Cícera é sócia de Cleinha no salão montado no apartamento 22, que oferece serviços de lavagem, corte, manicure e depilação. O apartamento padrão do Cingapura Goiti tem dois quartos, sala, cozinha e banheiro. A sala virou recepção, um dos quartos é usado para cortar, o outro para depilação. Enquanto aguardava minha vez na sala de espera, ao som de uma versão em português e em ritmo de forró da música “Oh Carol”, escutei um diálogo entre mãe e filha na sala de depilação. “Tem que pagar a moça pra depilar, mãe?”, disse uma voz infantil. “Minha filha, a única coisa que a gente ainda não paga nessa vida é o ar”, respondeu a mãe, desanimada.

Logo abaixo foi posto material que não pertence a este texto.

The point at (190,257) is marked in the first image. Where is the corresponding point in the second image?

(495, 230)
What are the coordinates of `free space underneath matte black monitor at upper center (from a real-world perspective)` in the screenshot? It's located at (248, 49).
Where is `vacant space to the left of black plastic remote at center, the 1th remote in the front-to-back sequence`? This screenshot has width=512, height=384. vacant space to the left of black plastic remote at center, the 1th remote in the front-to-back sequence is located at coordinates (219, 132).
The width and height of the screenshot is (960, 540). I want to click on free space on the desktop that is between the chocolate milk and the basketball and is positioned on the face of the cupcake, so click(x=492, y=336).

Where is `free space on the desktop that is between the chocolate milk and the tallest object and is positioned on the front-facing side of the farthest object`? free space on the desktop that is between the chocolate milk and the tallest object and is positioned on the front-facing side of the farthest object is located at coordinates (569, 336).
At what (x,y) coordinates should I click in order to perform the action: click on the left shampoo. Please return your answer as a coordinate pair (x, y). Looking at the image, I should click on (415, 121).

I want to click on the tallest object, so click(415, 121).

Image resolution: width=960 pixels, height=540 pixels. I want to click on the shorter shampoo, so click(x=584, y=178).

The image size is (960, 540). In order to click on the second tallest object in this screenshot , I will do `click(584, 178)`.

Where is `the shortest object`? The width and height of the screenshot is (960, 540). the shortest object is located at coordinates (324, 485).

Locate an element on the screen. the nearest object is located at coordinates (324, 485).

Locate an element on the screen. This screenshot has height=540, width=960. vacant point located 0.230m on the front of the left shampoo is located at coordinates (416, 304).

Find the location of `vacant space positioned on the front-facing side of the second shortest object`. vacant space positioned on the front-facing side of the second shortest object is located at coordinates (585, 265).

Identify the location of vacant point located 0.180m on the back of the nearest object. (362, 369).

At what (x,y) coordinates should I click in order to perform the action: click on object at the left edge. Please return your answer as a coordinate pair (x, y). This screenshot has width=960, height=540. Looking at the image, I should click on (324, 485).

Lavei e cortei meu cabelo com Cleinha por dez reais, enquanto puxava conversa sobre a construção do Itaquerão. “Por enquanto a vida aqui continua a mesma, mas depois que o estádio estiver pronto, aí sim vai mudar tudo”, afirma a cabelereira. Pergunto se para melhor ou pior. “Ah, vai virar uma zueira de torcedor aqui que não quero nem ver”, reclamou, enquanto dividia minunciosamente meu cabelo para o corte. Se realmente houverem estrangeiros hospedados no Cingapura-Goiti durante a Copa, eles não poderão usufruir do salão, que será desmontado em janeiro de 2013 para que o filho de Cleinha ocupe o apartamento. Ainda assim, a cabeleireira planeja uma reforma no apartamento para a possibilidade de hospedar torcedores durante o evento de 2014.

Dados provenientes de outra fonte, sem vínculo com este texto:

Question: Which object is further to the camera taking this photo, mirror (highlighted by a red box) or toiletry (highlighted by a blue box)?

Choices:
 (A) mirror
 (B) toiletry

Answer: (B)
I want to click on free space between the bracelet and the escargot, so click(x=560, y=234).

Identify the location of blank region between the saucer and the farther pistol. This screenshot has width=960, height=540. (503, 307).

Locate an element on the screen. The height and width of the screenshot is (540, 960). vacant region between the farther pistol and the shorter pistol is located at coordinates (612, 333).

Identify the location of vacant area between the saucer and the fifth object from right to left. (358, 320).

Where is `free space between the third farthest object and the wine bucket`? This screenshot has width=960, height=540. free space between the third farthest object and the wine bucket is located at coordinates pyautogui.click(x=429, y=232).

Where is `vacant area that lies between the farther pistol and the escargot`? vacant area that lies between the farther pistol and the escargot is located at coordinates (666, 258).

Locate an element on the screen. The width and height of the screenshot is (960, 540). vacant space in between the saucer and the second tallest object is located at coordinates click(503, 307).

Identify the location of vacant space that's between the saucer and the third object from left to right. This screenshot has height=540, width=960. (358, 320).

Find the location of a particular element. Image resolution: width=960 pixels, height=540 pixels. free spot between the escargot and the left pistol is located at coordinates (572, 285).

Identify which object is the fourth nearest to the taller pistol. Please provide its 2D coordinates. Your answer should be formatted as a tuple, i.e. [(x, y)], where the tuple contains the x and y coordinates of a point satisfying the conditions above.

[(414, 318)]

“Todo mundo quer alugar o apartamento para a Copa, disso não tem dúvida, mas antes tem um monte de coisas que a gente precisa organizar aqui”, diz Eliseu, síndico do Bloco 11. Ele explica que um dos planos dos síndicos é colocar um portão elétrico, para controlar a entrada de quem não for morador. “Mas a gente nem sabe direito quem é morador aqui, precisaria fazer um ‘censo’ mesmo, cadastrar todo mundo, para daí contratar uma administradora e regularizarmos tudo”, explica ele.

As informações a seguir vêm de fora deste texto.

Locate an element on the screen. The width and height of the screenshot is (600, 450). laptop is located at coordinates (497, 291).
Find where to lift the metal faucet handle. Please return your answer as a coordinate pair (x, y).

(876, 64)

“Só que aí entram alguns problemas”, contrapõe Edvânio, amigo de Eliseu e síndico do Bloco 12. “Com todas essas mudanças, a gente vai ter que regularizar tudo e a dona Maria, por exemplo, que varre o nosso Bloco três vezes por semana, teria que ser contratada direitinho, tudo formalizado” pondera ele. “O problema é que a gente nem tem empresa aberta, então teríamos que ‘tercerizar’ o serviço”, explica. Edvânio está preocupado com os gastos que o condomínio terá se todas essas mudanças forem adotadas. Hoje, além da TPU de R$ 57, os moradores do Cingapura-Goiti pagam um valor de condomínio, que varia de bloco para bloco mas fica em torno dos R$ 50. “Se tudo isso mudar, esse valor vai chegar a pelo menos 150 reais, e vamos acabar excluindo as pessoas mais pobres, que vieram da favela e estão aqui desde o começo”, explica Edvânio.
“O pessoal que veio da favela já tem dificuldade de pagar os 50 reais, que dirá 150”, completa Eliseu. “Mas aí, por outro lado, sem essa organização, fica difícil a gente fazer um esquema seguro para a época da Copa, cada um vai querer cobrar um preço, vai misturar gringo com os ‘nóias’ que moram aqui e vai acabar virando confusão”, pondera. “Outro dia mesmo, teve pancadão aqui no pátio e eu chamei a polícia”, conta Isná. “Mas os policiais me disseram por telefone que como aqui agora era condomínio fechado eu teria que ir lá autorizar a entrada deles pelo portão”, explica. “Só que se eu fizesse isso, ia ter tiro e pedrada na minha janela!”, conclui.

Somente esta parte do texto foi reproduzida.